View larger version (27K): [in this window] [in a new window]   Figure 2. Size exclusion chromatograms of (A) Z domain (solid squares), Z domain together with 13.7-kDa ribonuclease A (open squares), ZSPA-1 loaded at 2 mM (solid circles), and ZSPA-1 loaded at 0.1 mM (open circles) and (B) the ZSPA-1 mutants V11N (open circles), F32Q (diamonds), W35K (triangles), and F32Q/W35K (stars) loaded at 1 mM. The protein absorbance was monitored at 215 nm (W35K and F32Q/W35K) or at 280 nm (the other proteins).

View larger version (21K): [in this window] [in a new window]   Figure 3. 15N-HSQC NMR spectra for (A) ZSPA-1, (B) F32Q, (C) ZSPA-1 in the presence of 1 M TMAO and (D) W35K. All spectra were recorded at 30°C in 20 mM potassium phosphate buffer (pH 5.6).

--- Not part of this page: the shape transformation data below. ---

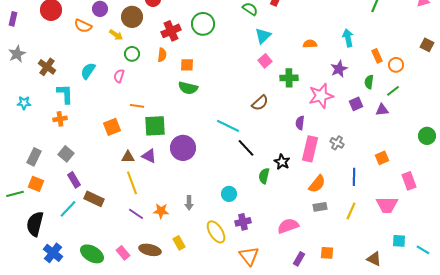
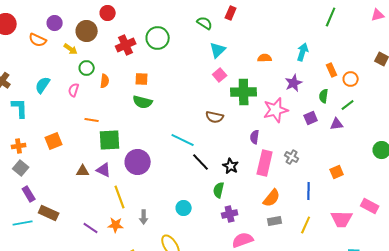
cyan arrow: (348, 38) -> (303, 52), turned 30
orange semicircle: (162, 55) -> (105, 81), moved
green cross: (289, 78) -> (244, 92), size x1.4
brown semicircle: (260, 103) -> (215, 117), turned 54
orange cross: (60, 119) -> (19, 146), moved
orange square: (112, 127) -> (54, 141), moved
black star: (282, 162) -> (231, 166), moved
pink rectangle: (409, 181) -> (370, 206), moved, turned -42
yellow line: (132, 183) -> (120, 197), moved
cyan line: (68, 209) -> (23, 223), turned 36
purple cross: (243, 222) -> (230, 214), moved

View larger version (23K): [in this window] [in a new window]   Figure 4. NMR data for ZSPA-1. (A) Secondary C chemical shifts (Wishart and Sykes 1994) of ZSPA-1 in 1.6 M TMAO. The bars indicate the positions of the helices in the Z-bound ZSPA-1 structure (Wahlberg et al. 2003). (B) Transverse relaxation rates (R2) of ZSPA-1 in 1.6 M TMAO. (C) Peak intensity:integral ratios of resonances in the 15N-HSQC spectrum of ZSPA-1 with (diamonds) and without (circles) 1 M TMAO. (D) Saturation transfer protection of the Z domain (squares) and ZSPA-1 with (diamonds) and without (circles) 1 M TMAO. Typical error bars for data in C and D are shown in the upper right corners.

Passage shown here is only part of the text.